I'll also add: This index holds 500,000,000 docs and under heavy uploading we
get the nodes going into recovery. I'm presuming it's down to the commits being
too far apart and causing the replication nodes to falter. This heavy upload is
a small window of time and to get around this issue, I remove the replicas
during this period and then add them back afterwards. The new recovery mode
issue looks like it was down to heavy upload but outside the designated period.
So the most likely scenario is that I've created the issue with my tweaking,
hope you can point me in the right direction.
<autoCommit>
<maxTime>${solr.autoCommit.maxTime:15000}</maxTime>
<openSearcher>false</openSearcher>
</autoCommit>
<autoSoftCommit>
<maxTime>${solr.autoSoftCommit.maxTime:-1}</maxTime>
</autoSoftCommit>
Regards
Russell Taylor
-----Original Message-----
From: Erick Erickson [mailto:[email protected]]
Sent: 22 May 2019 16:45
To: [email protected]
Subject: Re: CloudSolrClient (any version). Find the node your query has
connected to.
WARNING - External email from lucene.apache.org
OK, now we’re cooking with oil.
First, nodes in recovery shouldn’t make any difference to a query. They should
not serve any part of a query so I think/hope that’s a red herring. At worst a
node in recovery should pass the query on to another replica that is _not_
recovering.
When you’re looking at this, be aware that as long as _Solr_ is up and running
on a node, it’ll accept queries. For simplicity let's say Solr1 hosts _only_
collection1_shard1_replica1 (cs1r1).
Now you fire a query at Solr1. It has the topology from ZooKeeper as well as
its own internal knowledge of hosted replicas. For a top-level query it should
send sub-queries out only to healthy replicas, bypassing its own recovering
replica.
Let’s claim you fire the query at Solr2. First if there’s been time to
propagate the down state of cs1r1 to ZooKeeper and Solr2 has the state, it
shouldn’t even send a subrequest to cs1r1.
Now let’s say Solr2 hasn’t gotten the message yet and does send a query to
cs1r1. cs1r1 should know its state is recovering and either return an error the
Solr2 (which will pick a new replica to send that subrequest to) or forward it
on to another healthy replica, I’m not quite sure which. In any case it should
_not_ service the request from cs1r1.
If you do prove that a node serving requests that is really in recovery, that’s
a fairly serious bug and we need to know lots of details.
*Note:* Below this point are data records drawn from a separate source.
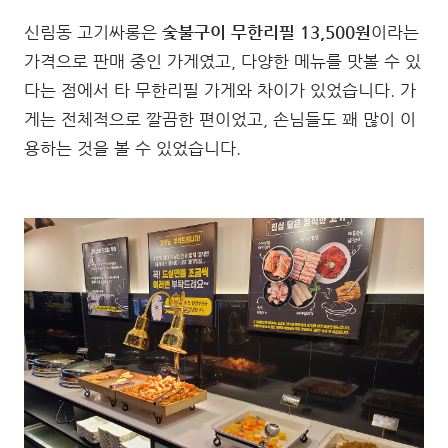
신림동 고기싸롱은
숯불구이 무한리필 13,500원
이라는
가격으로 판매 중인 가게였고, 다양한 메뉴를 맛볼 수 있
다는 점에서 타 무한리필 가게와 차이가 있었습니다. 가
게는 전체적으로 깔끔한 편이었고, 손님들도 꽤 많이 이
용하는 것을 볼 수 있었습니다.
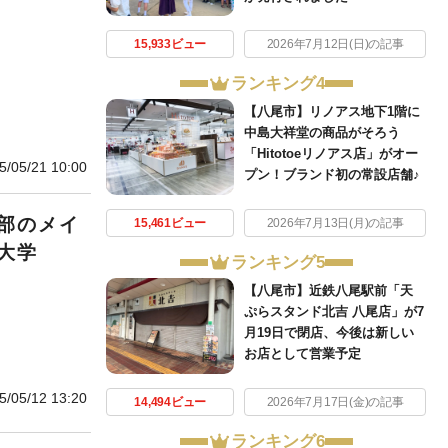
15,933ビュー
2026年7月12日(日)の記事
ランキング4
【八尾市】リノアス地下1階に
中島大祥堂の商品がそろう
「Hitotoeリノアス店」がオー
5/05/21 10:00
プン！ブランド初の常設店舗♪
部のメイ
15,461ビュー
2026年7月13日(月)の記事
大学
ランキング5
【八尾市】近鉄八尾駅前「天
ぷらスタンド北吉 八尾店」が7
月19日で閉店、今後は新しい
お店として営業予定
5/05/12 13:20
14,494ビュー
2026年7月17日(金)の記事
ランキング6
Second, even if you did have the URL Solr sends the query to it wouldn’t help.
Once a Solr node receives a query, it does its _own_ round robin for a
subrequest to one replica of each shard, get’s the replies back then goes back
out to the same replica for the final documents. So you still wouldn’t know
what replica served the queries.
The fact that you say things come back into sync after commit points to
autocommit times. I’m assuming you have an autocommit setting that opens a new
searcher (<openSearcher>true in the “autocommit” section or any positive time
in the autoSoftCommit section of solrconfig.xml). These commit points will fire
at different wall-clock time, resulting in replicas temporarily having
different searchable documents. BTW, the same thing applies if you send
“commitWithin” in a SolrJ cloudSolrClient.add command…
Anyway, if you just fire a query at a specific replica and add &distrib=false,
the replica will bring back only documents from that replica. We’re talking the
replica, so part of the URL will be the complete replica name like
"…./solr/collection1_shard1_replica_n1/query?q=*:*&distrib=false”
A very quick test would be, when you have a replica in recovery, stop indexing
and wait for your autocommit interval to expire (one that opens a new searcher)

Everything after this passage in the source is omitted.